── Data to examine ──
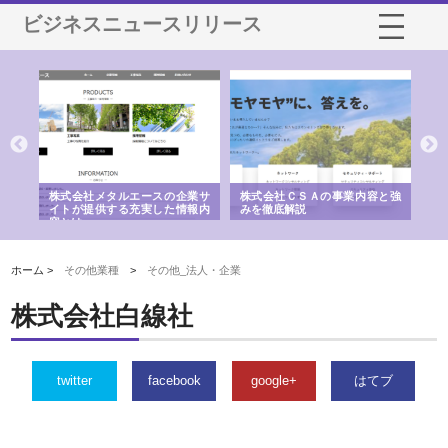
ビジネスニュースリリース
鋲螺
株式会社メタルエースの企業サ
株式会社ＣＳＡの事業内容と強
株
由
イトが提供する充実した情報内
みを徹底解説
装
容とは
ホーム >
その他業種
>
その他_法人・企業
株式会社白線社
twitter
facebook
google+
はてブ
───
■ Work order
If the listing above includes images, copy every line of it exactly except those images.

■ Written response
ビジネスニュースリリース
鋲螺
株式会社メタルエースの企業サ
株式会社ＣＳＡの事業内容と強
株
由
イトが提供する充実した情報内
みを徹底解説
装
容とは
ホーム >
その他業種
>
その他_法人・企業
株式会社白線社
twitter
facebook
google+
はてブ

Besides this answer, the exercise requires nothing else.